100%|███████████████████████████████████████████████████████████████████████████████████████████████████████████████████████████████████████████████████████████████████████| 27/27 [02:28<00:00,  5.52s/it]
[12-19 08:37:22] [DenoisingStage] average time per step: 5.5156 seconds
[12-19 08:37:23] [DenoisingStage] finished in 149.6943 seconds



"denoise_steps_ms": [
    35999.06893167645,
    3261.483933776617,
    3270.5406425520778,
    3267.8588768467307,
    3260.3964526206255,
    3263.016454875469,
    3268.026988953352,
    3264.5184732973576,
    3264.636719599366,
    3267.1875776723027,
    3268.562350422144,
    3268.1023878976703,
    3266.7769035324454,
    3268.044295720756,
    3264.268895611167,
    3271.0087513551116,
    3267.674465663731,
    3266.1060262471437,
    31282.590138725936,
    3263.5639663785696,
    3262.301029637456,
    3262.3210102319717,
    3261.833382770419,
    3264.719443395734,
    3265.314467251301,
    3267.530156299472,
    3261.9533529505134
  ],

pr

sglang generate   --model-path Wan-AI/Wan2.2-T2V-A14B-Diffusers   --text-encoder-cpu-offload   --pin-cpu-memory   --num-gpus 8   --ulysses-degree 8 --attention-backend sage_attn  --enable-torch-compile --prompt "A cat walks on the grass, realistic" --num-frames 81 --height 720 --width 1280 --num-inference-steps 27 --guidance-scale 3.5 --guidance-scale-2 4.0 --dit-layerwise-offload true --perf-dump-path /home/lmsys/bbuf/dump/wan_step_profile_cp8_async_offload.json


100%|██████████████████████████████████████████████████████████████████████████████████████████████████| 27/27 [01:33<00:00,  3.46s/it]
[12-20 02:59:10] [DenoisingStage] average time per step: 3.4553 seconds
[12-20 02:59:10] [DenoisingStage] finished in 94.2283 seconds

"denoise_steps_ms": [
    7717.6975486800075,
    3275.042257271707,
    3280.2467988803983,
    3282.276245765388,
    3292.9044039919972,
    3286.5121429786086,
    3273.5616639256477,
    3271.6003246605396,
    3275.5934856832027,
    3291.9061705470085,
    3293.934356421232,
    3289.3909830600023,
    3298.0582248419523,
    3300.408118404448,
    3305.0247132778168,
    3299.3013756349683,
    3302.0150866359472,
    3299.040620215237,
    3291.0401169210672,
    3296.6199973598123,
    3290.26335850358,
    3302.190547809005,
    3295.942653901875,
    3297.3329443484545,
    3297.713255509734,
    3295.0284238904715,
    3290.1963284239173
  ],

149.69->94.22s, speed up 58% 。

memcpy and compute are completely overlapped, with no additional overhead.

Warmup

Whether torch compile is enabled or not, I found that the performance of the first step is about 7 times slower than the subsequent steps, which is unacceptable.
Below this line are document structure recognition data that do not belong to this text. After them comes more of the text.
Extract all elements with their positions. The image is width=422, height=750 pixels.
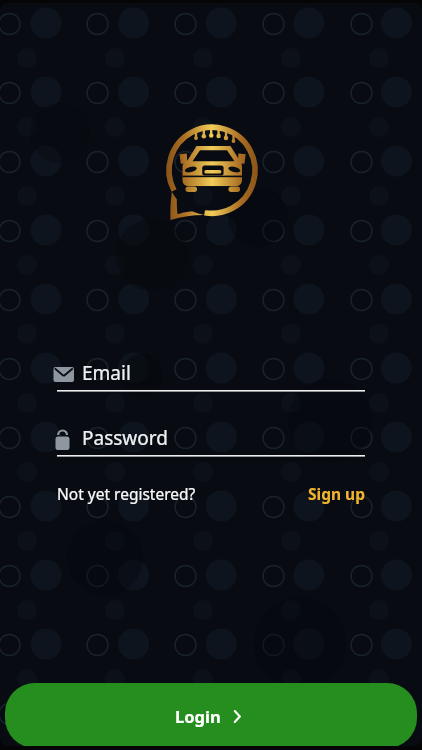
button[interactable]: Login — [5, 683, 417, 746]
staticText: Sign up — [308, 483, 365, 504]
button[interactable]: Password — [50, 421, 370, 457]
staticText: Not yet registered? — [57, 483, 196, 504]
staticText: Email — [82, 360, 131, 386]
button[interactable]: Email — [50, 356, 370, 392]
staticText: Password — [82, 425, 168, 451]
staticText: Login — [175, 705, 221, 727]
button[interactable]: Sign up — [303, 478, 370, 509]
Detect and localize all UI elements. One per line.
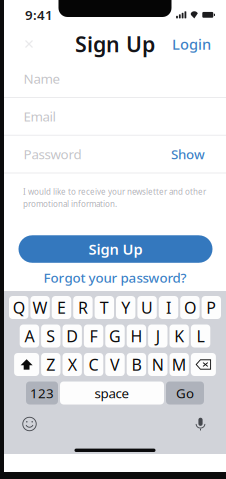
- staticText: 123: [30, 384, 54, 402]
- button[interactable]: H: [127, 324, 146, 348]
- staticText: Z: [46, 354, 55, 375]
- button[interactable]: Q: [9, 296, 28, 319]
- staticText: L: [197, 325, 205, 347]
- staticText: T: [100, 297, 109, 318]
- button[interactable]: J: [148, 324, 168, 348]
- button[interactable]: C: [84, 353, 103, 376]
- button[interactable]: V: [105, 353, 125, 376]
- button[interactable]: X: [62, 353, 82, 376]
- staticText: D: [66, 325, 78, 347]
- button[interactable]: F: [84, 324, 103, 348]
- staticText: Name: [24, 70, 60, 87]
- button[interactable]: Emoji: [17, 412, 42, 436]
- staticText: C: [89, 354, 99, 375]
- staticText: Y: [121, 297, 130, 318]
- button[interactable]: W: [30, 296, 50, 319]
- staticText: U: [141, 297, 153, 318]
- button[interactable]: P: [202, 296, 221, 319]
- staticText: G: [109, 325, 121, 347]
- button[interactable]: B: [127, 353, 146, 376]
- staticText: N: [152, 354, 164, 375]
- staticText: Sign Up: [75, 30, 155, 58]
- staticText: E: [57, 297, 66, 318]
- staticText: Email: [24, 107, 56, 125]
- button[interactable]: Close: [18, 33, 40, 55]
- button[interactable]: Forgot your password?: [44, 265, 186, 290]
- button[interactable]: M: [170, 353, 189, 376]
- staticText: F: [90, 325, 98, 347]
- button[interactable]: Show: [168, 141, 208, 167]
- staticText: Password: [24, 145, 82, 163]
- button[interactable]: Y: [116, 296, 135, 319]
- staticText: B: [131, 354, 141, 375]
- staticText: H: [130, 325, 142, 347]
- button[interactable]: K: [170, 324, 189, 348]
- staticText: R: [78, 297, 88, 318]
- button[interactable]: O: [180, 296, 200, 319]
- button[interactable]: R: [73, 296, 93, 319]
- staticText: promotional information.: [23, 198, 117, 209]
- button[interactable]: N: [148, 353, 168, 376]
- button[interactable]: Login: [169, 29, 214, 59]
- button[interactable]: Z: [41, 353, 60, 376]
- staticText: V: [110, 354, 120, 375]
- button[interactable]: 123: [26, 382, 58, 404]
- button[interactable]: A: [20, 324, 39, 348]
- staticText: M: [172, 354, 187, 375]
- staticText: Forgot your password?: [44, 269, 186, 286]
- staticText: K: [174, 325, 184, 347]
- button[interactable]: U: [137, 296, 157, 319]
- staticText: W: [33, 297, 48, 318]
- staticText: I: [166, 297, 171, 318]
- staticText: S: [46, 325, 55, 347]
- staticText: P: [206, 297, 216, 318]
- button[interactable]: Sign Up: [18, 235, 212, 263]
- button[interactable]: G: [105, 324, 125, 348]
- staticText: 9:41: [25, 6, 53, 24]
- button[interactable]: Delete: [191, 353, 216, 376]
- staticText: Show: [171, 145, 205, 163]
- button[interactable]: L: [191, 324, 210, 348]
- button[interactable]: E: [52, 296, 71, 319]
- button[interactable]: I: [159, 296, 178, 319]
- staticText: space: [94, 384, 130, 402]
- staticText: Go: [176, 384, 194, 402]
- button[interactable]: S: [41, 324, 60, 348]
- button[interactable]: Dictation: [188, 412, 213, 436]
- button[interactable]: Go: [166, 382, 204, 404]
- staticText: J: [156, 325, 160, 347]
- staticText: A: [24, 325, 34, 347]
- staticText: I would like to receive your newsletter …: [23, 186, 206, 197]
- staticText: X: [68, 354, 77, 375]
- staticText: O: [184, 297, 196, 318]
- staticText: Login: [172, 34, 211, 54]
- staticText: Sign Up: [88, 239, 142, 259]
- button[interactable]: D: [62, 324, 82, 348]
- button[interactable]: Shift: [14, 353, 39, 376]
- button[interactable]: T: [95, 296, 114, 319]
- button[interactable]: space: [60, 382, 164, 404]
- staticText: Q: [13, 297, 25, 318]
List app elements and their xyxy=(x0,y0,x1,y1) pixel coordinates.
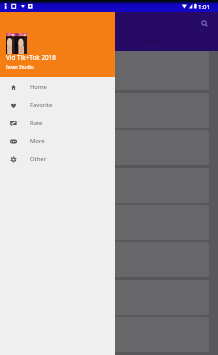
staticText: Favorite xyxy=(30,101,53,109)
button[interactable]: Favorite xyxy=(0,96,115,114)
button[interactable]: Home xyxy=(0,78,115,96)
button[interactable]: Other xyxy=(0,150,115,168)
staticText: More xyxy=(30,137,45,145)
button[interactable]: More xyxy=(0,132,115,150)
button[interactable] xyxy=(8,280,209,315)
button[interactable]: Rate xyxy=(0,114,115,132)
button[interactable] xyxy=(8,93,209,128)
button[interactable]: CATEGORIES xyxy=(142,39,164,44)
button[interactable] xyxy=(8,168,209,203)
staticText: 1:01 xyxy=(198,3,210,11)
button[interactable] xyxy=(8,242,209,277)
staticText: Home xyxy=(30,83,47,91)
button[interactable] xyxy=(8,317,209,352)
button[interactable] xyxy=(8,55,209,90)
button[interactable] xyxy=(8,48,209,89)
button[interactable] xyxy=(8,205,209,240)
button[interactable]: Search xyxy=(195,14,213,32)
staticText: Iwan Studio xyxy=(6,64,34,71)
staticText: Vid Tik+Tok 2018 xyxy=(6,53,57,62)
button[interactable] xyxy=(8,130,209,165)
staticText: Other xyxy=(30,155,47,163)
staticText: Rate xyxy=(30,119,43,127)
I profiled the full stage for both scenarios and discovered that the reason for the long initialization time is the initialization overhead of the NCCL All2All. This overhead should not be in the denoise stage but should be handled in advance. Therefore, I implemented a pre-warmup logic specifically for the All2All operation to eliminate this overhead. Now, without torch compile, the time for the first step is almost the same as that of the subsequent steps. Even with compile enabled, the time for the first step is only about twice that of the subsequent steps.

Modifications

Accuracy Tests

Benchmarking and Profiling

Checklist

Format your code according to the Format code with pre-commit.
Add unit tests according to the Run and add unit tests.
Update documentation according to Write documentations.
Provide accuracy and speed benchmark results according to Test the accuracy and Benchmark the speed.
Follow the SGLang code style guidance.
Work with maintainers to merge your PR. See the PR Merge Process

gemini-code-assist · 2025-12-20T03:05:30Z

Warning

You have reached your daily quota limit. Please wait up to 24 hours and I will start processing your requests again!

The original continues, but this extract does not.